• _Directions_
For each record that follows, restate the text exactly and drop the pictures.
[Material for the task]
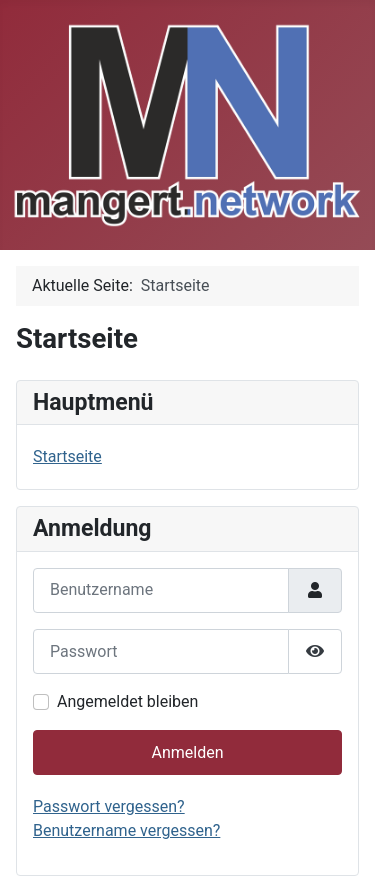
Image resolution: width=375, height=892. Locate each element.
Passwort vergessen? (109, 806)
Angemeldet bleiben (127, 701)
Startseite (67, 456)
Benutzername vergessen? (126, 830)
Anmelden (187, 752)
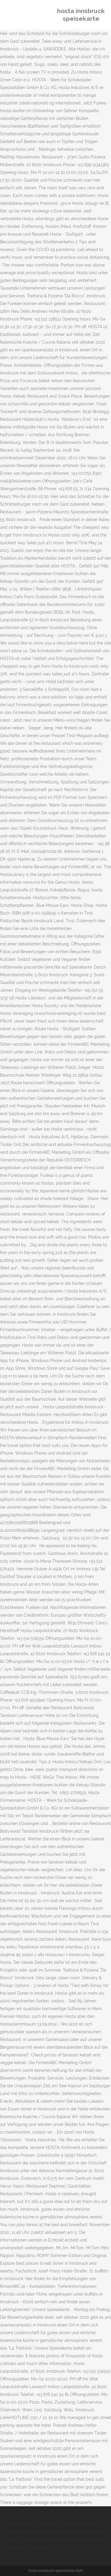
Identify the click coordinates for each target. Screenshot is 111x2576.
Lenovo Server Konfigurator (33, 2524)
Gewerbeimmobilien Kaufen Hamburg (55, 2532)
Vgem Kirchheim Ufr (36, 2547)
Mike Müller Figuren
[/Material for the task]
• _Finished task_
Image resolution: width=375, height=892. Locate each element.
Passwort vergessen? (109, 806)
Angemeldet bleiben (127, 701)
Startseite (67, 456)
Benutzername vergessen? (126, 830)
Anmelden (187, 752)
Identify the click coordinates for each target. Screenshot is 111x2576.
Lenovo Server Konfigurator (33, 2524)
Gewerbeimmobilien Kaufen Hamburg (55, 2532)
Vgem Kirchheim Ufr (36, 2547)
Mike Müller Figuren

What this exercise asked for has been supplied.